[Supplied entries — start]

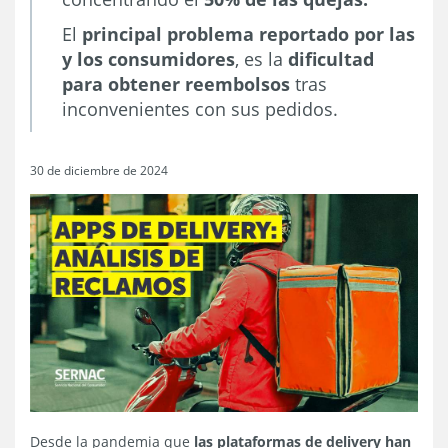
El
principal problema reportado por las
y los consumidores
, es la
dificultad
para obtener reembolsos
tras
inconvenientes con sus pedidos.
30 de diciembre de 2024
Desde la pandemia que
las plataformas de delivery han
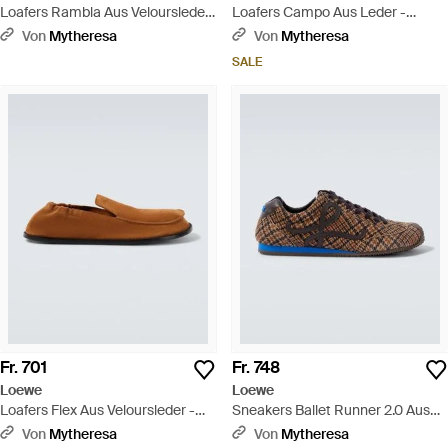
Loafers Rambla Aus Veloursleder
Loafers Campo Aus Leder -
- Braun
Schwarz
Von
Mytheresa
Von
Mytheresa
SALE
Fr. 701
Fr. 748
Loewe
Loewe
Loafers Flex Aus Veloursleder -
Sneakers Ballet Runner 2.0 Aus
Braun
Veloursleder - Braun
Von
Mytheresa
Von
Mytheresa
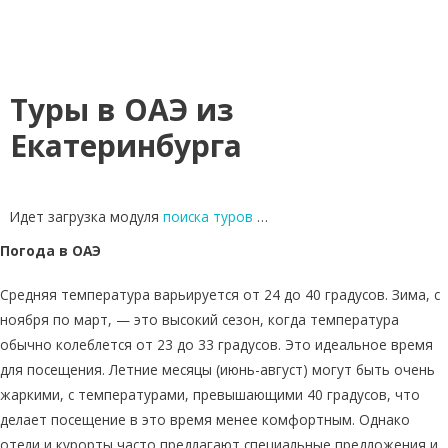
Туры в ОАЭ из
Екатеринбурга
Идет загрузка модуля
поиска туров
…
Погода в ОАЭ
Средняя температура варьируется от 24 до 40 градусов. Зима, с
ноября по март, — это высокий сезон, когда температура
обычно колеблется от 23 до 33 градусов. Это идеальное время
для посещения. Летние месяцы (июнь-август) могут быть очень
жаркими, с температурами, превышающими 40 градусов, что
делает посещение в это время менее комфортным. Однако
отели и курорты часто предлагают специальные предложения и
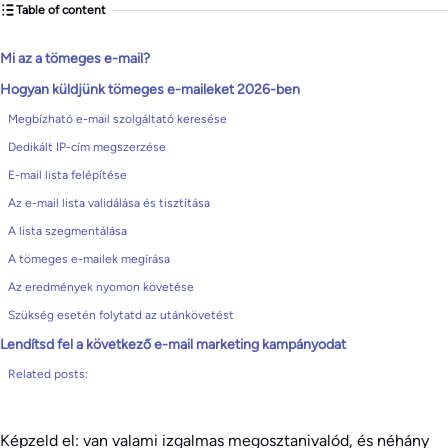
Table of content
Mi az a tömeges e-mail?
Hogyan küldjünk tömeges e-maileket 2026-ben
Megbízható e-mail szolgáltató keresése
Dedikált IP-cím megszerzése
E-mail lista felépítése
Az e-mail lista validálása és tisztítása
A lista szegmentálása
A tömeges e-mailek megírása
Az eredmények nyomon követése
Szükség esetén folytatd az utánkövetést
Lendítsd fel a következő e-mail marketing kampányodat
Related posts:
Képzeld el: van valami izgalmas megosztanivalód, és néhány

[Supplied entries — finish]

How to complete this task:
Your answer should consist of the lines from the line with "Mi az a tömeges e-mail?" to the line with "A tömeges e-mailek megírása" above, repeated exactly, both ends included.

Solution to the exercise:
Mi az a tömeges e-mail?
Hogyan küldjünk tömeges e-maileket 2026-ben
Megbízható e-mail szolgáltató keresése
Dedikált IP-cím megszerzése
E-mail lista felépítése
Az e-mail lista validálása és tisztítása
A lista szegmentálása
A tömeges e-mailek megírása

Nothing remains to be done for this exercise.